The bill would make the following changes:
- Medicare payments to doctors would increase 0.5 percent/year (less than inflation) to 2019, then would be frozen for six years, then increase modestly.
- In 2019, doctors could receive higher payments if they participate in a new program that measures quality instead of volume.
- Medicare premiums would increase slightly for all seniors. Seniors with incomes over $133,501 would pay more. After 2020 the threshold declines so more seniors would pay more.
- Medigap policies after 2020 are slightly less generous, requiring seniors to pay $150 deductibles. (Today they pay nothing.)
- Senior services funding would continue through 2017. Special Needs Plans (SNPs) would be funded through 2018.
- Payments to hospitals and skilled nursing facilities for post acute care and rehab would see limits on payment increases.
Avik Roy, healthcare analyst for The Manhattan Institute, is critical of this legislation. He is concerned about the cost of this legislation, which will raise the federal deficit by an estimated $141 Billion over the next decade. He seems to believe this is a move by Congress to protect the incomes of doctors.
Roy says, “But Congress appears to believe that the biggest problem facing American health care is that doctors don’t make enough money. This is such a big problem, they say, that it’s worth actually adding to Medicare’s unfunded liabilities in order to ensure that doctors make more.”
I have often cited the work of Roy in the past and highly respect his usual analysis of healthcare reform. But strangely on this issue he has lost sight of the forest for the trees.
First, this bill merely seeks to codify the continued payment of fees to doctors that has been annually appropriated by the ‘doc fix’ every year since 2003. In other words it is a rare move by Congress to acknowledge the real cost of healthcare rather than continue the myth that ObamaCare cuts the federal deficit.
Second, this bill increases payments to doctors by only 0.5% each year until 2019, which is less than inflation. Mainly, it protects doctors from the draconian cuts mandated by ObamaCare that would devastate the system and threaten healthcare for all seniors. As stated earlier in this post, payments to doctors already cover only 78% of the actual cost of delivering healthcare. Doctors seeing Medicare patients are already losing money; this just prevents further losses.
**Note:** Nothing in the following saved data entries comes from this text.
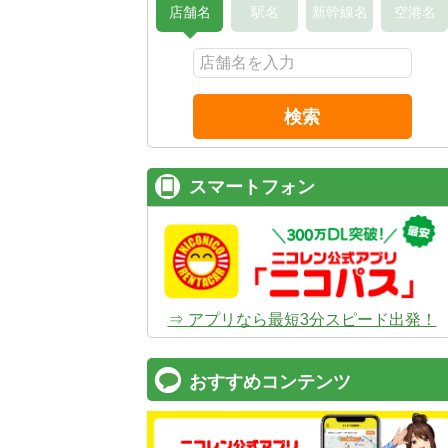
店舗名
駅名
新幹線名
空港名
検索
スマートフォン
⇒ アプリなら最短3分スピード出発！
おすすめコンテンツ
Third, Roy cites comparison of doctor incomes in the U.S. to other foreign countries as justification of lowering their fees. While these comparisons may be valid, the real issue is not a comparison of incomes but access to healthcare for seniors. If Medicare fees are allowed to go down again, many doctors will refuse to see Medicare patients just like they refuse to see Medicaid patients today.
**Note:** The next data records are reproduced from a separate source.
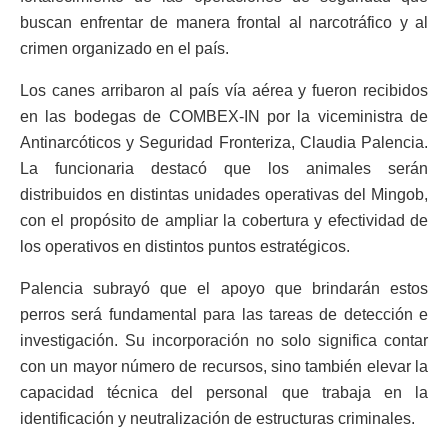
buscan enfrentar de manera frontal al narcotráfico y al
crimen organizado en el país.
Los canes arribaron al país vía aérea y fueron recibidos
en las bodegas de COMBEX-IN por la viceministra de
Antinarcóticos y Seguridad Fronteriza, Claudia Palencia.
La funcionaria destacó que los animales serán
distribuidos en distintas unidades operativas del Mingob,
con el propósito de ampliar la cobertura y efectividad de
los operativos en distintos puntos estratégicos.
Palencia subrayó que el apoyo que brindarán estos
perros será fundamental para las tareas de detección e
investigación. Su incorporación no solo significa contar
con un mayor número de recursos, sino también elevar la
capacidad técnica del personal que trabaja en la
identificación y neutralización de estructuras criminales.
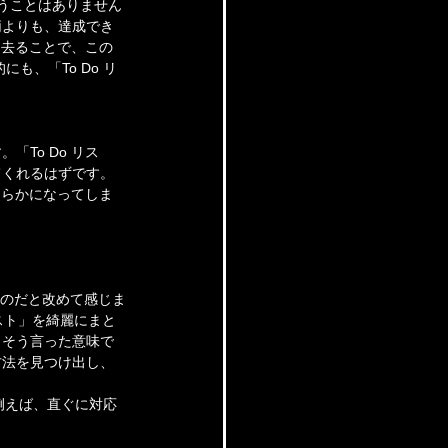
うことはありません
柄よりも、達成でき
し去ることで、この
、「To Do リ
To Do リス
てくれるはずです。
明らかになってしま
あるのだと改めて感じま
リスト」を綺麗にまと
。そう言った意味で
方法を見つけ出し、
例えば、直ぐに対応
。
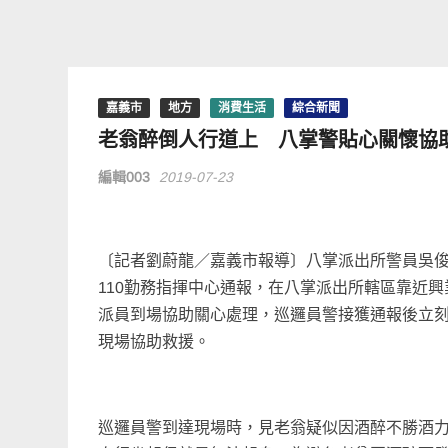
嘉義市
地方
消費生活
綜合新聞
老翁醉倒人行道上 八掌警貼心關懷協
編輯003
2019-07-23
〔記者劉蔚龍／嘉義市報導〕八掌派出所警員吳俊賢
110勤務指揮中心通報，在八掌派出所轄區靠近
派員到場協助關心處理，巡邏員警接獲通報後立
現場協助救援。
巡邏員警到達現場時，見老翁疑似因酒醉不勝酒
Fourth, we already have a doctor shortage in this country that is getting progressively worse. Significant cuts to Medicare will only exacerbate this growing problem. That’s precisely why Congress has responded with bipartisan support to prevent this problem for the last twelve years!
Medicare must find more funding if it is to remain a viable system for treating senior Americans. Asking wealthier seniors to pay more is a reasonable approach. Asking Medigap policyholders to pay something is also reasonable. Maintaining current doctor payments will preserve access to healthcare and prevent the exodus of more physicians from the workforce.
The issue is not doctors’ incomes. The issue is the need for seniors to be certain they can find a doctor. Even President Obama seems to understand that much.